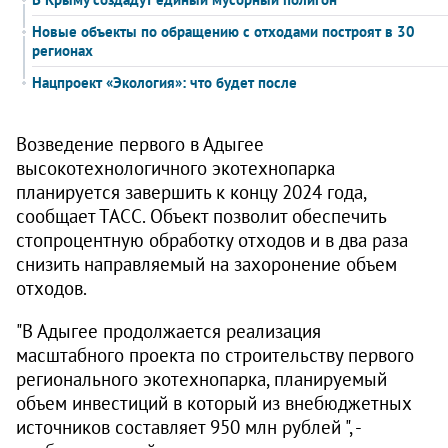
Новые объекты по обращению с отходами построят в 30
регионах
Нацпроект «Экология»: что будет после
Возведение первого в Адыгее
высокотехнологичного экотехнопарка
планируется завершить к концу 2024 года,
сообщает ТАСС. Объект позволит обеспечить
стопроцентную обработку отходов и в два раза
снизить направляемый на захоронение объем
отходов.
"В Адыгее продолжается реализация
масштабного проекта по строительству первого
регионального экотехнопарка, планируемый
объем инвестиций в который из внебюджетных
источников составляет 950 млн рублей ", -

__________________________________________________

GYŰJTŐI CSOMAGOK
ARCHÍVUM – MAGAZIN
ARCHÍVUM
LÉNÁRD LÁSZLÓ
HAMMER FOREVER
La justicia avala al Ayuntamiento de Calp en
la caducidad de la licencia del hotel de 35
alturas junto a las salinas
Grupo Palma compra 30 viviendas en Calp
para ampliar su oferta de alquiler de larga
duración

__________________________________________________

-- What you need to do --
With "объем" as the search string, filter the records and return each line that has it.

-- Worked solution --
снизить направляемый на захоронение объем
объем инвестиций в который из внебюджетных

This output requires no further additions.